Evidently, Kitten is the giant (after all, he carries an ax during his big entrance), but viewers will be hard pressed to find any other remnants of Wilde lingering in the film. It hardly matters, though. Barnard’s Giant is a grimly naturalistic but deeply humane morality tale. Sort of like Wilde, Barnard ends on a redemptive note, but she really makes viewers work for it.
Eschewing cutesy shenanigans, Giant features two remarkably assured performances from its young principle cast members. It is rather rare to see such a thoroughly unlikable young character on-screen, but Conner Chapman wholeheartedly throws himself into the role of Fenton with a twitchy, petulant tour de force performance. Shaun Thomas nicely counterbalances him as the shy, empathic Swifty.
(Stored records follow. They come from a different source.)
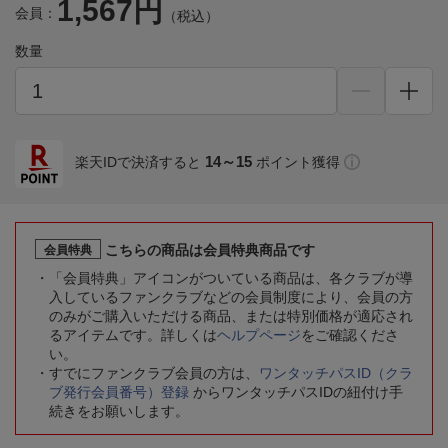
1,567円
会員：
（税込）
数量
14～15
楽天IDで決済すると
ポイント獲得
こちらの商品は会員特典商品です
会員特典
「会員特典」アイコンがついている商品は、各クラブが導
入しているファンクラブなどの会員制度により、会員の方
のみがご購入いただける商品、または特別価格が適応され
るアイテムです。詳しくは
ヘルプページ
をご確認くださ
い。
すでにファンクラブ会員の方は、
ワンタッチパスID（クラ
ブ発行会員番号）登録
からワンタッチパスIDの紐付け手
続きをお願いします。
Barnard masterfully sets the scene and controls the uncompromisingly cheerless vibe, immersing the audience in the profoundly depressed working class estate. Viewers will definitely feel like they are there, sharing their cold, dingy, over-cramped quarters (and doesn’t that sound appealing?). Think of it as apolitical proletarian cinema. Recommended for the work of its young cast and Barnard’s distinctive vision, The Selfish Giant opens this Friday (12/20) in New York at the IFC Center.
LFM GRADE: B
Posted on December 18th, 2013 at 11:40am.